We would have done better to agree with him, for we found the inn's doors and windows boarded up and a nearby sign saying: 'Temporarily closed to the public.' The only course was to visit the modern public house up the street. We looked round the town a little; this did not occupy us long, for Severnford has few places of interest, most of it being dockland. Before two o'clock we were searching for a bus-stop; when it eluded us, we entered a newsagent's for directions.

'Bus t' Brichester? No, only in the mornin's,' the proprietor told us. 'Up from the University, are you?'

'Then how do we get back?' Tony asked.

'Walk, I s'pose,' suggested the newsagent. 'Why'd you come up anyway — oh, t'look at the Inn? No, you won't get in there now — so many o' them bloody teenagers've been breakin' the winders an' such that Council says it'll only open t' people with special permission. Good job, too — though I'm not sayin' as it's kids like you as does it. Still, you'll be wantin' t' get back t' Brichester, an' I know the shortest way.'

He began to give us complicated directions, which he repeated in detail. When we still looked uncertain he waited while Frank got out notebook and pencil and took down the route. At the end of this I was not yet sure which way to go, but, as I remarked: 'If we get lost, we can always ask.'

'Oh, no,' protested our informant. 'You won't go wrong if you follow that.'

'Right, thanks,' Frank said. 'And I suppose there will be passers-by to ask if we do go wrong?'

'I wouldn't.' The newsagent turned to rearrange papers in the rack. 'You might ask the wrong people.'

Hearing no more from him, we went out into the street and turned right toward Brichester. Once one leaves behind the central area of Severnford where a group of archaic buildings is preserved, and comes to the surrounding red-brick houses, there is little to interest the sight-seer. Much of Severnford is dockland, and even the country beyond is not noticeably pleasant to the forced hiker. Besides, some of the roads are noticeably rough, though that may have been because we took the wrong turning — for, an hour out of Severnford, we realised we were lost.
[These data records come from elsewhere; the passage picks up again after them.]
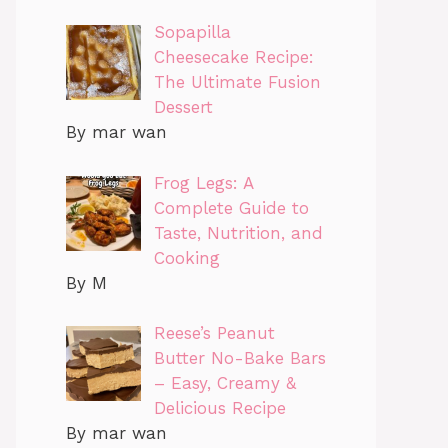
Sopapilla
Cheesecake Recipe:
The Ultimate Fusion
Dessert
By mar wan
Frog Legs: A
Complete Guide to
Taste, Nutrition, and
Cooking
By M
Reese’s Peanut
Butter No-Bake Bars
– Easy, Creamy &
Delicious Recipe
By mar wan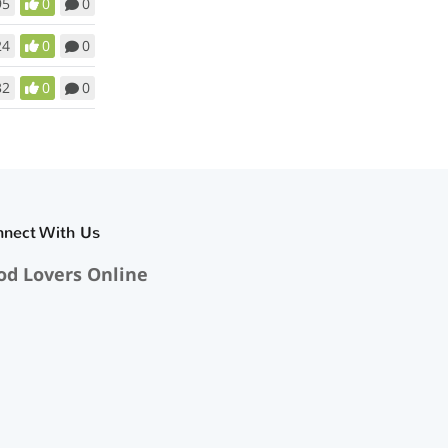
95
0
0
24
0
0
32
0
0
nnect With Us
od Lovers Online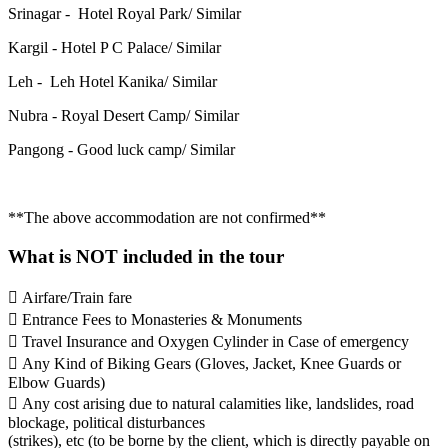
Srinagar - Hotel Royal Park/ Similar
Kargil - Hotel P C Palace/ Similar
Leh - Leh Hotel Kanika/ Similar
Nubra - Royal Desert Camp/ Similar
Pangong - Good luck camp/ Similar
**The above accommodation are not confirmed**
What is NOT included in the tour
 Airfare/Train fare
 Entrance Fees to Monasteries & Monuments
 Travel Insurance and Oxygen Cylinder in Case of emergency
 Any Kind of Biking Gears (Gloves, Jacket, Knee Guards or
Elbow Guards)
 Any cost arising due to natural calamities like, landslides, road
blockage, political disturbances
(strikes), etc (to be borne by the client, which is directly payable on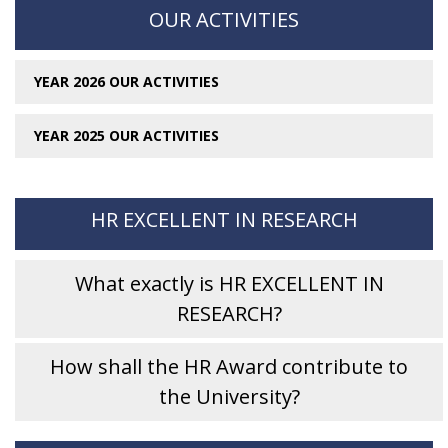
OUR ACTIVITIES
YEAR 2026 OUR ACTIVITIES
YEAR 2025 OUR ACTIVITIES
HR EXCELLENT IN RESEARCH
What exactly is HR EXCELLENT IN
RESEARCH?
How shall the HR Award contribute to
the University?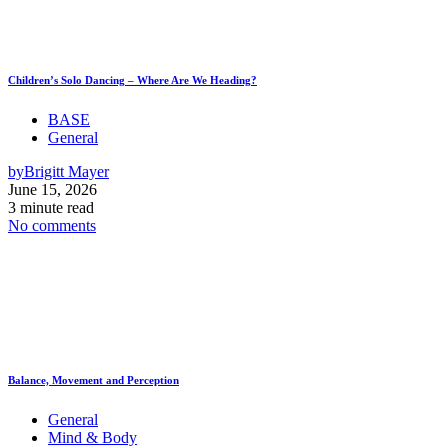
Children’s Solo Dancing – Where Are We Heading?
BASE
General
by
Brigitt Mayer
June 15, 2026
3 minute read
No comments
Balance, Movement and Perception
General
Mind & Body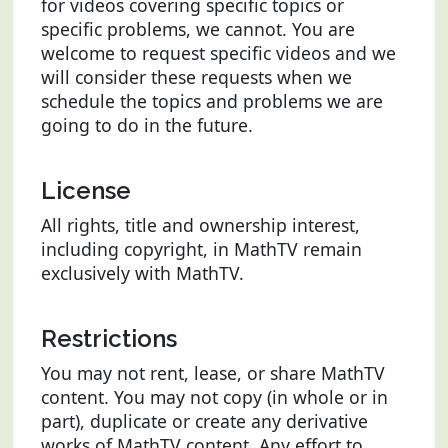
for videos covering specific topics or
specific problems, we cannot. You are
welcome to request specific videos and we
will consider these requests when we
schedule the topics and problems we are
going to do in the future.
License
All rights, title and ownership interest,
including copyright, in MathTV remain
exclusively with MathTV.
Restrictions
You may not rent, lease, or share MathTV
content. You may not copy (in whole or in
part), duplicate or create any derivative
works of MathTV content. Any effort to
'Turn left at the signpost about a mile out, it says here,' said Frank. 'But we've come more than a mile already — where's the signpost?'

'So what do we do — go back and ask?' Tony suggested.
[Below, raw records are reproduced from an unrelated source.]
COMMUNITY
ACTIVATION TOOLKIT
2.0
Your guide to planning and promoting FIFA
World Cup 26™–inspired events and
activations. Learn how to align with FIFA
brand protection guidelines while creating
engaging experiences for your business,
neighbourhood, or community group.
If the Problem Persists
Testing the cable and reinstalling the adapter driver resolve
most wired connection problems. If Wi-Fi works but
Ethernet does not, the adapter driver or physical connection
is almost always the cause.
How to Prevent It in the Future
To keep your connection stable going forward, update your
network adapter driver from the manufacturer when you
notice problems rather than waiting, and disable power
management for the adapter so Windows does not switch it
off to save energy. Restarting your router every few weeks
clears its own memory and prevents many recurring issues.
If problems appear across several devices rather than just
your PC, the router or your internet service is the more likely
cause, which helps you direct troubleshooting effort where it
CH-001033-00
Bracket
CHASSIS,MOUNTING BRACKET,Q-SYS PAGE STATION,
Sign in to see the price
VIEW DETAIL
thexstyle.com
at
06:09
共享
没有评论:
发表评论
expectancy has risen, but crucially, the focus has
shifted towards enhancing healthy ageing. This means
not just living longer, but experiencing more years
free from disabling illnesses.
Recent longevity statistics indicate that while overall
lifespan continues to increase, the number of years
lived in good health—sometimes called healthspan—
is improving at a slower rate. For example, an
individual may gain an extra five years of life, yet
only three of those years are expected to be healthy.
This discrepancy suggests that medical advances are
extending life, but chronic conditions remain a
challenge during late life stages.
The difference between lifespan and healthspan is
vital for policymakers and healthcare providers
'Too far for that. Look,' Frank asked me, 'have you got that compass you're always carrying, Les? Brichester is almost southeast of Severnford. If we keep on in that direction, we won't go far wrong.'

The road we had been following ran east-west. Now, when we turned off into open country, we could rely only on my compass, and we soon found that we needed it. Once, when ascending a slope, we had to detour round a thickly overgrown forest, where we would certainly have become further lost. After that we crossed monotonous fields, never seeing a building or another human being. Two and a half hours out of Severnford, we reached an area of grassy hillocks, and from there descended into and clambered out of miniature valleys. About half-a-mile into this region, Tony signalled us to keep quiet.

'All I can hear is the stream,' said Frank. 'Am I supposed to hear something important? You hear anything, Les?'

The rushing stream we had just crossed effectively drowned most distant sounds, but I thought I heard a nearby mechanical whirring. It rose and fell like the sound of a moving vehicle, but with the loudly splashing water I could distinguish no details.